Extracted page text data
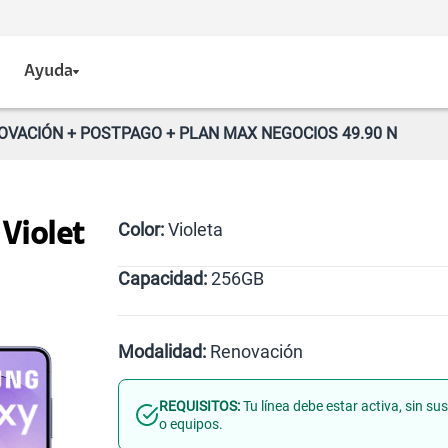
Ayuda
OVACIÓN + POSTPAGO + PLAN MAX NEGOCIOS 49.90 N
Color:
Violeta
 Violet
Capacidad:
256GB
Negro
Violeta
256GB
Modalidad:
Renovación
REQUISITOS:
Tu línea debe estar activa, sin s
Línea Nueva
Portabilidad
o equipos.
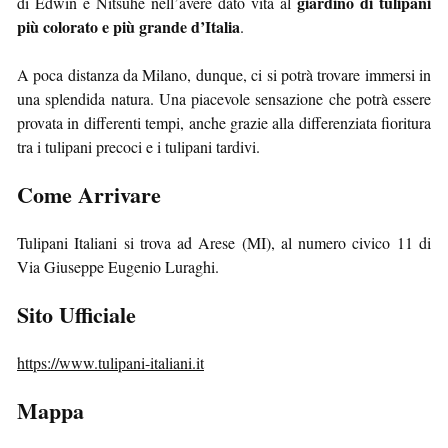
giardino di tulipani
di Edwin e Nitsuhe nell’avere dato vita al
più colorato e più grande d’Italia
.
A poca distanza da Milano, dunque, ci si potrà trovare immersi in
una splendida natura. Una piacevole sensazione che potrà essere
provata in differenti tempi, anche grazie alla differenziata fioritura
tra i tulipani precoci e i tulipani tardivi.
Come Arrivare
Tulipani Italiani si trova ad Arese (MI), al numero civico 11 di
Via Giuseppe Eugenio Luraghi.
Sito Ufficiale
https://www.tulipani-italiani.it
Mappa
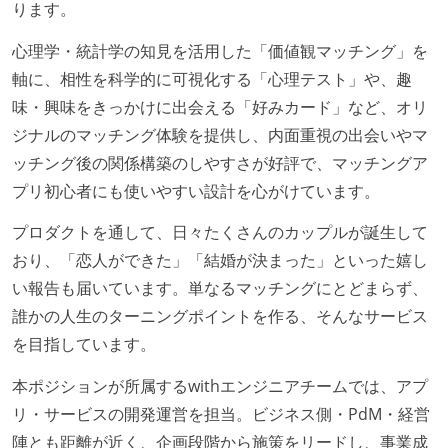
ります。
心理学・統計学の知見を活用した「価値観マッチング」を
軸に、相性を科学的に可視化する「心理テスト」や、趣
味・興味をきっかけに出会える「好みカード」など、オリ
ジナルのマッチング体験を提供し、内面重視の出会いやマ
ッチング後の関係構築のしやすさが好評で、マッチングア
プリ初心者にも使いやすい設計を心がけています。
プロダクトを通して、日々たくさんのカップルが誕生して
おり、「恋人ができた」「結婚が決まった」といった嬉し
い報告も届いています。単なるマッチングにとどまらず、
誰かの人生のターニングポイントを作る、そんなサービス
を目指しています。
本ポジションが所属するwithエンジニアチームでは、アプ
リ・サービスの開発運営を担当。ビジネス側・PdM・経営
陣とも距離が近く、企画段階から施策をリードし、事業成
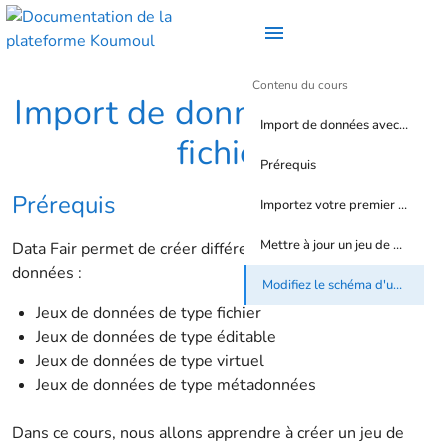
Contenu du cours
Import de données avec un
Import de données avec un fichier
fichier
Prérequis
Prérequis
Importez votre premier jeu de données
Mettre à jour un jeu de données
Data Fair permet de créer différents types de jeux de
données :
Modifiez le schéma d'un jeu de données
Jeux de données de type fichier
Jeux de données de type éditable
Jeux de données de type virtuel
Jeux de données de type métadonnées
Dans ce cours, nous allons apprendre à créer un jeu de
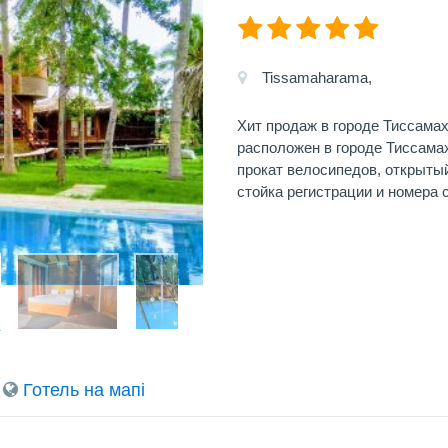
Tissamaharama,
Хит продаж в городе Тиссамаха
расположен в городе Тиссама
прокат велосипедов, открытый
стойка регистрации и номера 
Готель на мапi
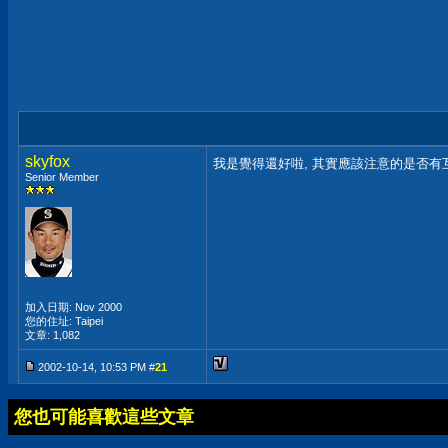
skyfox
我是覺得還好啦, 其實應該注意的是否有互
Senior Member
加入日期: Nov 2000
您的住址: Taipei
文章: 1,082
2002-10-14, 10:53 PM #
21
您也可能喜歡這些文章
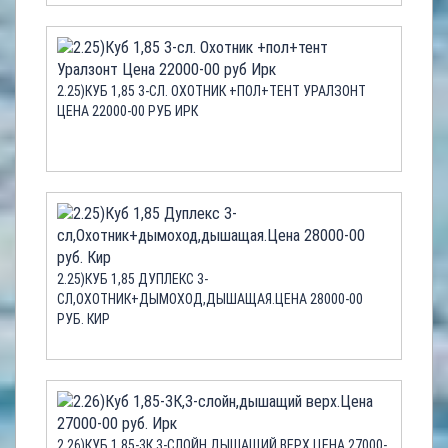
2.25)КУБ 1,85 3-СЛ. ОХОТНИК +ПОЛ+ТЕНТ УРАЛЗОНТ
ЦЕНА 22000-00 РУБ ИРК
2.25)КУБ 1,85 ДУПЛЕКС 3-
СЛ,ОХОТНИК+ДЫМОХОД,ДЫШАЩАЯ.ЦЕНА 28000-00
РУБ. КИР
2.26)КУБ 1,85-3К,3-СЛОЙН,ДЫШАЩИЙ ВЕРХ.ЦЕНА 27000-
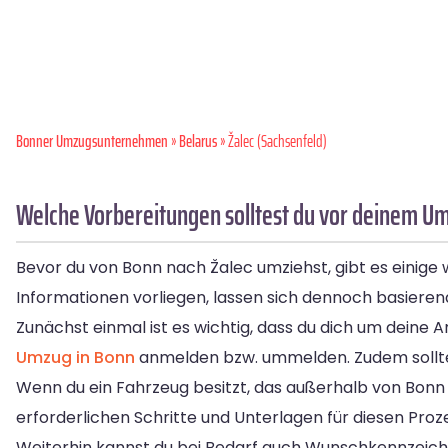
Bonner Umzugsunternehmen
»
Belarus
» Žalec (Sachsenfeld)
Welche Vorbereitungen solltest du vor deinem Um
Bevor du von Bonn nach Žalec umziehst, gibt es einige 
Informationen vorliegen, lassen sich dennoch basierend
Zunächst einmal ist es wichtig, dass du dich um de
Umzug in Bonn
anmelden bzw. ummelden. Zudem solltes
Wenn du ein Fahrzeug besitzt, das außerhalb von Bonn 
erforderlichen Schritte und Unterlagen für diesen Proz
Weiterhin kannst du bei Bedarf auch Wunschkennzeich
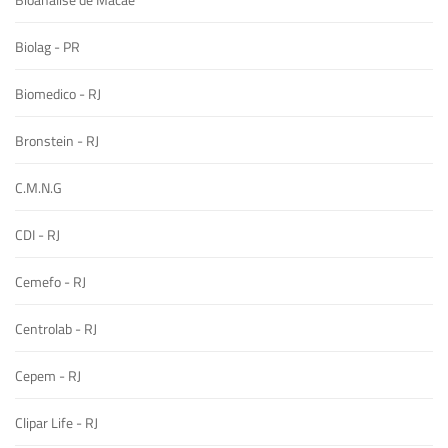
Biolag - PR
Biomedico - RJ
Bronstein - RJ
C.M.N.G
CDI - RJ
Cemefo - RJ
Centrolab - RJ
Cepem - RJ
Clipar Life - RJ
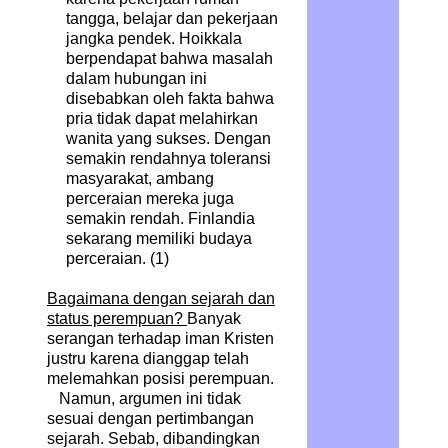
tangga, belajar dan pekerjaan
jangka pendek. Hoikkala
berpendapat bahwa masalah
dalam hubungan ini
disebabkan oleh fakta bahwa
pria tidak dapat melahirkan
wanita yang sukses. Dengan
semakin rendahnya toleransi
masyarakat, ambang
perceraian mereka juga
semakin rendah. Finlandia
sekarang memiliki budaya
perceraian.
(1)
Bagaimana dengan sejarah dan
status perempuan?
Banyak
serangan terhadap iman Kristen
justru karena dianggap telah
melemahkan posisi perempuan.
Namun, argumen ini tidak
sesuai dengan pertimbangan
sejarah. Sebab, dibandingkan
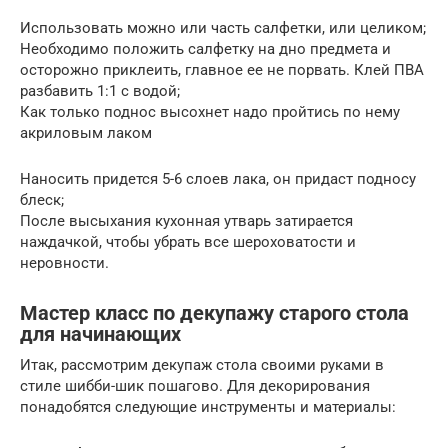
Использовать можно или часть салфетки, или целиком;
Необходимо положить салфетку на дно предмета и
осторожно приклеить, главное ее не порвать. Клей ПВА
разбавить 1:1 с водой;
Как только поднос высохнет надо пройтись по нему
акриловым лаком
Наносить придется 5-6 слоев лака, он придаст подносу
блеск;
После высыхания кухонная утварь затирается
наждачкой, чтобы убрать все шероховатости и
неровности.
Мастер класс по декупажу старого стола
для начинающих
Итак, рассмотрим декупаж стола своими руками в
стиле шибби-шик пошагово. Для декорирования
понадобятся следующие инструменты и материалы:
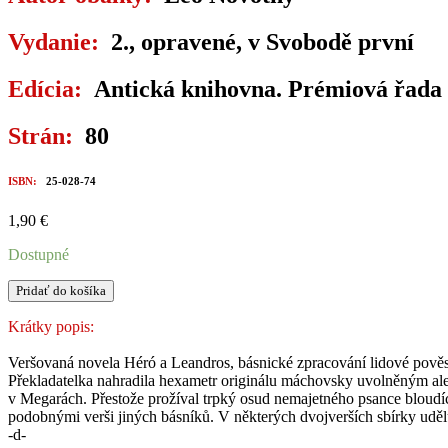
Vydanie:
2., opravené, v Svobodě první
Edícia:
Antická knihovna. Prémiová řada 
Strán:
80
ISBN:
25-028-74
1,90
€
Dostupné
množstvo
Pridať do košíka
HÉRÓ
A
Krátky popis:
LEANDROS
Veršovaná novela Héró a Leandros, básnické zpracování lidové pověsti
Překladatelka nahradila hexametr originálu máchovsky uvolněným alex
v Megarách. Přestože prožíval trpký osud nemajetného psance bloudící
podobnými verši jiných básníků. V některých dvojverších sbírky udě
-d-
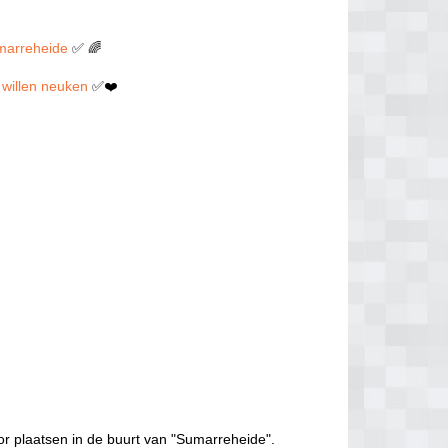
umarreheide
✅ 🌈
t willen neuken
✅❤️
or plaatsen in de buurt van "Sumarreheide".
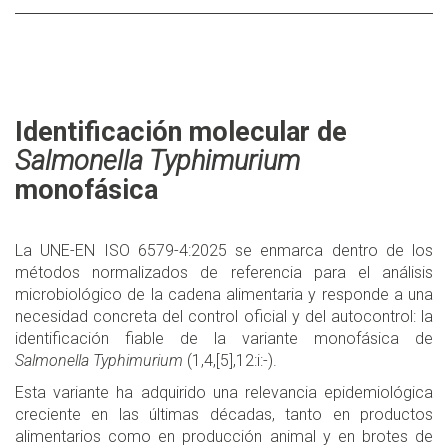
Identificación molecular de
Salmonella Typhimurium
monofásica
La UNE-EN ISO 6579-4:2025 se enmarca dentro de los
métodos normalizados de referencia para el análisis
microbiológico de la cadena alimentaria y responde a una
necesidad concreta del control oficial y del autocontrol: la
identificación fiable de la variante monofásica de
Salmonella Typhimurium
(1,4,[5],12:i:-).
Esta variante ha adquirido una relevancia epidemiológica
creciente en las últimas décadas, tanto en productos
alimentarios como en producción animal y en brotes de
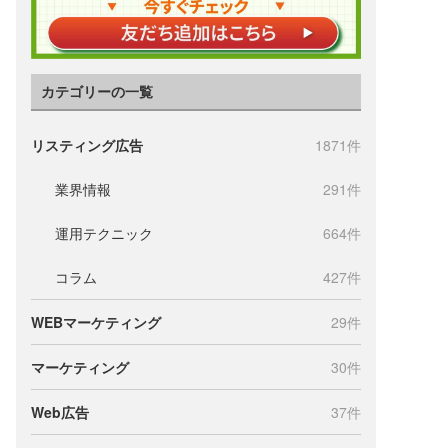
カテゴリーの一覧
リスティング広告
1871件
業界情報
291件
運用テクニック
664件
コラム
427件
WEBマーケティング
29件
マーケティング
30件
Web広告
37件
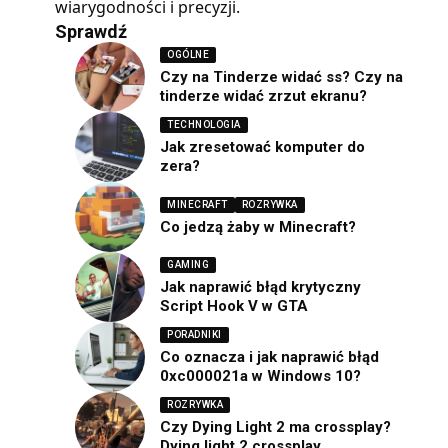
wiarygodności i precyzji.
Sprawdź
OGÓLNE
Czy na Tinderze widać ss? Czy na
tinderze widać zrzut ekranu?
TECHNOLOGIA
Jak zresetować komputer do
zera?
MINECRAFT
ROZRYWKA
Co jedzą żaby w Minecraft?
GAMING
Jak naprawić błąd krytyczny
Script Hook V w GTA
PORADNIKI
Co oznacza i jak naprawić błąd
0xc000021a w Windows 10?
ROZRYWKA
Czy Dying Light 2 ma crossplay?
Dying light 2 crossplay.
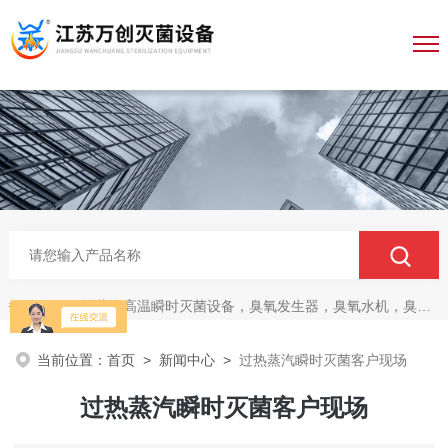
纯蒸汽高温瞬时灭菌设备，臭氧发生器，臭氧水机，臭氧灭菌柜，无菌传递仓
热门关键词：
当前位置：
首页
>
新闻中心
>
过热蒸汽瞬时灭菌客户现场
过热蒸汽瞬时灭菌客户现场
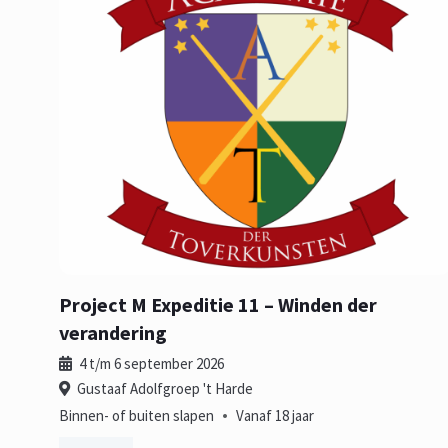
Project M Expeditie 11 – Winden der
verandering
4 t/m 6 september 2026
Gustaaf Adolfgroep 't Harde
•
Binnen- of buiten slapen
Vanaf 18 jaar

--- EXERCISE INSTRUCTIONS ---
Without copying any picture, repeat all of the entries exactly.

--- ANSWER BELOW ---
Ayuda
OVACIÓN + POSTPAGO + PLAN MAX NEGOCIOS 49.90 N
Color:
Violeta
 Violet
Capacidad:
256GB
Negro
Violeta
256GB
Modalidad:
Renovación
REQUISITOS:
Tu línea debe estar activa, sin s
Línea Nueva
Portabilidad
o equipos.
giardino di tulipani
di Edwin e Nitsuhe nell’avere dato vita al
più colorato e più grande d’Italia
.
A poca distanza da Milano, dunque, ci si potrà trovare immersi in
una splendida natura. Una piacevole sensazione che potrà essere
provata in differenti tempi, anche grazie alla differenziata fioritura
tra i tulipani precoci e i tulipani tardivi.
Come Arrivare
Tulipani Italiani si trova ad Arese (MI), al numero civico 11 di
Via Giuseppe Eugenio Luraghi.
Sito Ufficiale
https://www.tulipani-italiani.it
Mappa
ります。
心理学・統計学の知見を活用した「価値観マッチング」を
軸に、相性を科学的に可視化する「心理テスト」や、趣
味・興味をきっかけに出会える「好みカード」など、オリ
ジナルのマッチング体験を提供し、内面重視の出会いやマ
ッチング後の関係構築のしやすさが好評で、マッチングア
プリ初心者にも使いやすい設計を心がけています。
プロダクトを通して、日々たくさんのカップルが誕生して
おり、「恋人ができた」「結婚が決まった」といった嬉し
い報告も届いています。単なるマッチングにとどまらず、
誰かの人生のターニングポイントを作る、そんなサービス
を目指しています。
本ポジションが所属するwithエンジニアチームでは、アプ
リ・サービスの開発運営を担当。ビジネス側・PdM・経営
陣とも距離が近く、企画段階から施策をリードし、事業成
Contenu du cours
Import de données avec un
Import de données avec un fichier
fichier
Prérequis
Prérequis
Importez votre premier jeu de données
Mettre à jour un jeu de données
Data Fair permet de créer différents types de jeux de
données :
Modifiez le schéma d'un jeu de données
Jeux de données de type fichier
Jeux de données de type éditable
Jeux de données de type virtuel
Jeux de données de type métadonnées
Dans ce cours, nous allons apprendre à créer un jeu de
Tissamaharama,
Хит продаж в городе Тиссамаха
расположен в городе Тиссама
прокат велосипедов, открытый
стойка регистрации и номера 
Готель на мапi
skyfox
我是覺得還好啦, 其實應該注意的是否有互
Senior Member
加入日期: Nov 2000
您的住址: Taipei
文章: 1,082
2002-10-14, 10:53 PM #
21
您也可能喜歡這些文章
2.25)КУБ 1,85 3-СЛ. ОХОТНИК +ПОЛ+ТЕНТ УРАЛЗОНТ
ЦЕНА 22000-00 РУБ ИРК
2.25)КУБ 1,85 ДУПЛЕКС 3-
СЛ,ОХОТНИК+ДЫМОХОД,ДЫШАЩАЯ.ЦЕНА 28000-00
РУБ. КИР
2.26)КУБ 1,85-3К,3-СЛОЙН,ДЫШАЩИЙ ВЕРХ.ЦЕНА 27000-
Bonner Umzugsunternehmen
»
Belarus
» Žalec (Sachsenfeld)
Welche Vorbereitungen solltest du vor deinem Um
Bevor du von Bonn nach Žalec umziehst, gibt es einige 
Informationen vorliegen, lassen sich dennoch basierend
Zunächst einmal ist es wichtig, dass du dich um de
Umzug in Bonn
anmelden bzw. ummelden. Zudem solltes
Wenn du ein Fahrzeug besitzt, das außerhalb von Bonn 
erforderlichen Schritte und Unterlagen für diesen Proz
Weiterhin kannst du bei Bedarf auch Wunschkennzeich
Biolag - PR
Biomedico - RJ
Bronstein - RJ
C.M.N.G
CDI - RJ
Cemefo - RJ
Centrolab - RJ
Cepem - RJ
Clipar Life - RJ
tangga, belajar dan pekerjaan
jangka pendek. Hoikkala
berpendapat bahwa masalah
dalam hubungan ini
disebabkan oleh fakta bahwa
pria tidak dapat melahirkan
wanita yang sukses. Dengan
semakin rendahnya toleransi
masyarakat, ambang
perceraian mereka juga
semakin rendah. Finlandia
sekarang memiliki budaya
perceraian.
(1)
Bagaimana dengan sejarah dan
status perempuan?
Banyak
serangan terhadap iman Kristen
justru karena dianggap telah
melemahkan posisi perempuan.
Namun, argumen ini tidak
sesuai dengan pertimbangan
sejarah. Sebab, dibandingkan
Использовать можно или часть салфетки, или целиком;
Необходимо положить салфетку на дно предмета и
осторожно приклеить, главное ее не порвать. Клей ПВА
разбавить 1:1 с водой;
Как только поднос высохнет надо пройтись по нему
акриловым лаком
Наносить придется 5-6 слоев лака, он придаст подносу
блеск;
После высыхания кухонная утварь затирается
наждачкой, чтобы убрать все шероховатости и
неровности.
Мастер класс по декупажу старого стола
для начинающих
Итак, рассмотрим декупаж стола своими руками в
стиле шибби-шик пошагово. Для декорирования
понадобятся следующие инструменты и материалы:
Vydanie:
2., opravené, v Svobodě první
Edícia:
Antická knihovna. Prémiová řada 
Strán:
80
ISBN:
25-028-74
1,90
€
Dostupné
množstvo
Pridať do košíka
HÉRÓ
A
Krátky popis:
LEANDROS
Veršovaná novela Héró a Leandros, básnické zpracování lidové pověsti
Překladatelka nahradila hexametr originálu máchovsky uvolněným alex
v Megarách. Přestože prožíval trpký osud nemajetného psance bloudící
podobnými verši jiných básníků. V některých dvojverších sbírky udě
-d-
umarreheide
✅ 🌈
t willen neuken
✅❤️
or plaatsen in de buurt van "Sumarreheide".
Identificación molecular de
Salmonella Typhimurium
monofásica
La UNE-EN ISO 6579-4:2025 se enmarca dentro de los
métodos normalizados de referencia para el análisis
microbiológico de la cadena alimentaria y responde a una
necesidad concreta del control oficial y del autocontrol: la
identificación fiable de la variante monofásica de
Salmonella Typhimurium
(1,4,[5],12:i:-).
Esta variante ha adquirido una relevancia epidemiológica
creciente en las últimas décadas, tanto en productos
alimentarios como en producción animal y en brotes de
カテゴリーの一覧
リスティング広告
1871件
業界情報
291件
運用テクニック
664件
コラム
427件
WEBマーケティング
29件
マーケティング
30件
Web広告
37件
wiarygodności i precyzji.
Sprawdź
OGÓLNE
Czy na Tinderze widać ss? Czy na
tinderze widać zrzut ekranu?
TECHNOLOGIA
Jak zresetować komputer do
zera?
MINECRAFT
ROZRYWKA
Co jedzą żaby w Minecraft?
GAMING
Jak naprawić błąd krytyczny
Script Hook V w GTA
PORADNIKI
Co oznacza i jak naprawić błąd
0xc000021a w Windows 10?
ROZRYWKA
Czy Dying Light 2 ma crossplay?
Dying light 2 crossplay.
纯蒸汽高温瞬时灭菌设备，臭氧发生器，臭氧水机，臭氧灭菌柜，无菌传递仓
热门关键词：
当前位置：
首页
>
新闻中心
>
过热蒸汽瞬时灭菌客户现场
过热蒸汽瞬时灭菌客户现场
Project M Expeditie 11 – Winden der
verandering
4 t/m 6 september 2026
Gustaaf Adolfgroep 't Harde
•
Binnen- of buiten slapen
Vanaf 18 jaar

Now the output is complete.